Pedigrees of all known cases, on Shetland, of Down's syndrome, cytogenetically confirmed as trisomy 21, and of a control for each patient matched by birth date, sex and birth place, were traced over a minimum of eight generations. Mean kinship coefficients in all pairs of Down's syndrome patients and in all pairs of controls were similar. The kinship between the father and mother of each case shows that the parents are more closely related than the general level of relationship in the population, suggesting some recessive element in the etiology.
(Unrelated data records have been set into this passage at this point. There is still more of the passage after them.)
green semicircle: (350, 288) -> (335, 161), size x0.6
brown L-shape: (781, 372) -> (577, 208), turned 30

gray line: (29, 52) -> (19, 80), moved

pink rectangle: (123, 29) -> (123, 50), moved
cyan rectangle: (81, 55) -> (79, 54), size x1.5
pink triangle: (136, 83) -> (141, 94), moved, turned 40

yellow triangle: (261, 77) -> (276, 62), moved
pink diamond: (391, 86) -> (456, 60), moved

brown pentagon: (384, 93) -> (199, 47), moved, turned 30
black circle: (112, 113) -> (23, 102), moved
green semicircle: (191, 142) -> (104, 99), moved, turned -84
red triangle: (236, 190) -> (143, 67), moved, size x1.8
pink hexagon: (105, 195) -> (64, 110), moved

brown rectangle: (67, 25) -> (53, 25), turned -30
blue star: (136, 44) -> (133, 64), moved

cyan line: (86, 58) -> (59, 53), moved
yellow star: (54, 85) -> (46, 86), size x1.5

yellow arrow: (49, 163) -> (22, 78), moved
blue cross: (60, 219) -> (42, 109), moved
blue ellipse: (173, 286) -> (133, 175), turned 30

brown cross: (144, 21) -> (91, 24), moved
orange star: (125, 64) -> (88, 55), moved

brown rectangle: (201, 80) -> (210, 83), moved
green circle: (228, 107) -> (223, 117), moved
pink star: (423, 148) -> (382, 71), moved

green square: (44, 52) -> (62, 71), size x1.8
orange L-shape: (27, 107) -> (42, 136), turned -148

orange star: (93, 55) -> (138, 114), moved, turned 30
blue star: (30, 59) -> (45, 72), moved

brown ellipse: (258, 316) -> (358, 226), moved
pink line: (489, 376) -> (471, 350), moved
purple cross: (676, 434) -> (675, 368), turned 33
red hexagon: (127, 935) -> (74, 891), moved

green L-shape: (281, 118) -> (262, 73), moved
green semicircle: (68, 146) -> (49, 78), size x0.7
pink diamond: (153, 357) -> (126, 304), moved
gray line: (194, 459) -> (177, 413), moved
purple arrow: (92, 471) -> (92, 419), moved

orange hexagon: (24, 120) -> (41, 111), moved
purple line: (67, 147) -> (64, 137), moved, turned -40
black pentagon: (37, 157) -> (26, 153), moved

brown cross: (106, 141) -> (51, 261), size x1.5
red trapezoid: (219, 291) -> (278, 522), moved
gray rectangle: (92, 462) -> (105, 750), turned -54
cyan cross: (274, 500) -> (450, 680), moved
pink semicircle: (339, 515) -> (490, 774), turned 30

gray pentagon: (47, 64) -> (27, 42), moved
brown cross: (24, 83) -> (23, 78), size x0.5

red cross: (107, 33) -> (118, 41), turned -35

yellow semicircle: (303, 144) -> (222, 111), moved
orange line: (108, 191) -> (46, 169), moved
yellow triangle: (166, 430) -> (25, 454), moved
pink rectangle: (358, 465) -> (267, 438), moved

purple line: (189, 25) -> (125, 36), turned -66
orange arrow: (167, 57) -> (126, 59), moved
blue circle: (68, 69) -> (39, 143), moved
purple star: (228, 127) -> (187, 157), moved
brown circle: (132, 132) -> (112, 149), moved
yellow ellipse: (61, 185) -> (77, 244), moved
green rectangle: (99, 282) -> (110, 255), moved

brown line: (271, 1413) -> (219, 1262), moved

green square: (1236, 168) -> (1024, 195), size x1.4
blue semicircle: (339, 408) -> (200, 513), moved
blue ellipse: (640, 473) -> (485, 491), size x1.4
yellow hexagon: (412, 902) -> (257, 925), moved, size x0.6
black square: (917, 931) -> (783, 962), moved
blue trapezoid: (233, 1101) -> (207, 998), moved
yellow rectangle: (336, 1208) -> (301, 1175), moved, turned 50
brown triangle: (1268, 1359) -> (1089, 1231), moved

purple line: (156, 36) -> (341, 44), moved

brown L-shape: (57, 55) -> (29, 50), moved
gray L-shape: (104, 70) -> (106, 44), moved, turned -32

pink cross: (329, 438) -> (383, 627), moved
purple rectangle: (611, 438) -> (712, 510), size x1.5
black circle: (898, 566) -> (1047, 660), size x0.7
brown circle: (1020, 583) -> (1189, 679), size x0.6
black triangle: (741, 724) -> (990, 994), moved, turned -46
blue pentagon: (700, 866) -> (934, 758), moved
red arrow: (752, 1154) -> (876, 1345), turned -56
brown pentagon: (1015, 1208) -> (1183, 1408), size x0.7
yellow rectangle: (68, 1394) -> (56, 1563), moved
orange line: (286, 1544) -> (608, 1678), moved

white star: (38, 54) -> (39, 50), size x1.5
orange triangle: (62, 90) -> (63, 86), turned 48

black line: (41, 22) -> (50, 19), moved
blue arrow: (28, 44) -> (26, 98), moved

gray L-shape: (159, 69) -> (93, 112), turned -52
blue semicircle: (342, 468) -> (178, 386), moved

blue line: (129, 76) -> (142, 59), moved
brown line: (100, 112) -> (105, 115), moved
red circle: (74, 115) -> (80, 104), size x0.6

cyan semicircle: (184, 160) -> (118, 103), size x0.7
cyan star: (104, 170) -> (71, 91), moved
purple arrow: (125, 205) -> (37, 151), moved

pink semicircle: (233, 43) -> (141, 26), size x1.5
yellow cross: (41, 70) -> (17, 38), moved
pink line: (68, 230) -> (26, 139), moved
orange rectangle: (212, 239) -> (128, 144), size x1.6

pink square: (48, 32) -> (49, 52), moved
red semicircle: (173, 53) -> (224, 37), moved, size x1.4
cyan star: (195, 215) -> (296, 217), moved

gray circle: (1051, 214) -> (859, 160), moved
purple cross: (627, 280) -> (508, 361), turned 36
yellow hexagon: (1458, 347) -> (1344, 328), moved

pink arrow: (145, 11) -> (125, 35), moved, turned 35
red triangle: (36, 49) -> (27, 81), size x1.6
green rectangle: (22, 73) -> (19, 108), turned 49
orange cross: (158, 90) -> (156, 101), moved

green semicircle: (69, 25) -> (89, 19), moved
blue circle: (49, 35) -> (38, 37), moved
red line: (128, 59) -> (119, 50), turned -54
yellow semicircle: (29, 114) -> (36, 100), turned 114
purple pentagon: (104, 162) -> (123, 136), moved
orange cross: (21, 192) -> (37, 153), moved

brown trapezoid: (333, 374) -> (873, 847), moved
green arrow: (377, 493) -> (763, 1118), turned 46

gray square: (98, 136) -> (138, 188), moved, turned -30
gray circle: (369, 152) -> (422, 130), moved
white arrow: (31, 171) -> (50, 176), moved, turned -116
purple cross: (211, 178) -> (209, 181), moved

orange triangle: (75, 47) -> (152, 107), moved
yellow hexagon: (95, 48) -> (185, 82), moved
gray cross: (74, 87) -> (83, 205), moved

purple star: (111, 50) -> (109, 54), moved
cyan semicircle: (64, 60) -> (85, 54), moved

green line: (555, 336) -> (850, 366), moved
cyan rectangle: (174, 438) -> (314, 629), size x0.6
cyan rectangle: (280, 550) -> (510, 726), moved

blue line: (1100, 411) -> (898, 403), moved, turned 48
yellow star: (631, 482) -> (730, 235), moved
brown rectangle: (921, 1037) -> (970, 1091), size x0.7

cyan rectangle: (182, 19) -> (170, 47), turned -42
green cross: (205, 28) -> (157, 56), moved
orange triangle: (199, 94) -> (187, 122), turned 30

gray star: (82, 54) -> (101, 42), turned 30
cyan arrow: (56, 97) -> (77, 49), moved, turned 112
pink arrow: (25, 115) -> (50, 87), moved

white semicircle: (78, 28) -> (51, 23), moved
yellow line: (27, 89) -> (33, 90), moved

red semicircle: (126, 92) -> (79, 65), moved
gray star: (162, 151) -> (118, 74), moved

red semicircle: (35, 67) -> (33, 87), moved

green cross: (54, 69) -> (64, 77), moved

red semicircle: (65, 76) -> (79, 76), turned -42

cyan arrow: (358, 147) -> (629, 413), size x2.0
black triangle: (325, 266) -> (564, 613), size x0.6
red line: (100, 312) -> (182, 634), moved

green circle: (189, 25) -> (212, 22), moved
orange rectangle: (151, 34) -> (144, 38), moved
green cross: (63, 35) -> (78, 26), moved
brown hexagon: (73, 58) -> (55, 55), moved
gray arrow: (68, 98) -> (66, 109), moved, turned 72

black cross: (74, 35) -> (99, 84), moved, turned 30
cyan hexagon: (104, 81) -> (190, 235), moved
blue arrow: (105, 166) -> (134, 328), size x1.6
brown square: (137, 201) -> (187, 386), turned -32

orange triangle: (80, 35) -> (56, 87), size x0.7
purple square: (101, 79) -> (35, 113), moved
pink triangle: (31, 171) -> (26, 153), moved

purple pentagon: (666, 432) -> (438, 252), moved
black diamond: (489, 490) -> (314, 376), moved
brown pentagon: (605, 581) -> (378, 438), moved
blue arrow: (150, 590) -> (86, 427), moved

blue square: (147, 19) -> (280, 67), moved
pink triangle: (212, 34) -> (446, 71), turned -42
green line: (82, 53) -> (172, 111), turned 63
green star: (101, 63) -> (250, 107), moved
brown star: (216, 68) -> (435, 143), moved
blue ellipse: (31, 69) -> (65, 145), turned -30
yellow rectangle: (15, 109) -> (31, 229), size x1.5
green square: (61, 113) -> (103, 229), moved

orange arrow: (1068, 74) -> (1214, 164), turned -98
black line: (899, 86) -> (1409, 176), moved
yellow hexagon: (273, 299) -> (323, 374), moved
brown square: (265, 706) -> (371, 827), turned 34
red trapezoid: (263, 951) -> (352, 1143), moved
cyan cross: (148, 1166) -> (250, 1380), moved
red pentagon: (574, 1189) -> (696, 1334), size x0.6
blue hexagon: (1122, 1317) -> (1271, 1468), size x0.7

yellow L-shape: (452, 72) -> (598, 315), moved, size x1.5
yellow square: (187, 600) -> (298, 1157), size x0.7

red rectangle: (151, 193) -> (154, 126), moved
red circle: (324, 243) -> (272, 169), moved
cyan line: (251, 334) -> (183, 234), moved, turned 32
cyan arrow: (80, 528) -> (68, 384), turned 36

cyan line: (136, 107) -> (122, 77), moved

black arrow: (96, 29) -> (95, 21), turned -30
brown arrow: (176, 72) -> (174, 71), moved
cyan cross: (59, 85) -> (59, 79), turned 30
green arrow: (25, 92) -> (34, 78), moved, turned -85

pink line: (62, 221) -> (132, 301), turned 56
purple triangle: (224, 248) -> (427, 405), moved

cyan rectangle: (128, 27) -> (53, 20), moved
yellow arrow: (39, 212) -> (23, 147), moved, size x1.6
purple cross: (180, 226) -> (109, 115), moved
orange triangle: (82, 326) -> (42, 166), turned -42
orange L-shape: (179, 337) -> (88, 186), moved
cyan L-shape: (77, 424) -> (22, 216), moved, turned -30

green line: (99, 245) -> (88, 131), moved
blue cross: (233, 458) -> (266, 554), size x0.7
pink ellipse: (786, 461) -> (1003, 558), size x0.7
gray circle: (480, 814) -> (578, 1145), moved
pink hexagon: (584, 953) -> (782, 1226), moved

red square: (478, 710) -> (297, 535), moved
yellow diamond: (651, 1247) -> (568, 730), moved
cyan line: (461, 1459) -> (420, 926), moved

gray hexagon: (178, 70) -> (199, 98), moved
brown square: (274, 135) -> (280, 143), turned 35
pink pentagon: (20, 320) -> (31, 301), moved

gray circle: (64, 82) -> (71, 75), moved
It is argued that the effect of the resulting increased homozygosity would be to prevent the loss of the conceptus that occurs in the majority of trisomy 21 conceptions.
对设得兰群岛上所有已知的唐氏综合征病例(经细胞遗传学确认是21三体)以及为每位患者按出生日期、性别和出生地匹配的对照者的谱系进行了至少八代的追溯。所有唐氏综合征患者对以及所有对照者对的平均亲缘系数相似。每个病例的父母之间的亲缘关系表明,父母之间的亲缘关系比人群中的一般关系更为密切,这表明病因中存在一些隐性因素。有人认为,由此导致的纯合性增加的影响将是防止大多数21三体妊娠中发生的胚胎丢失。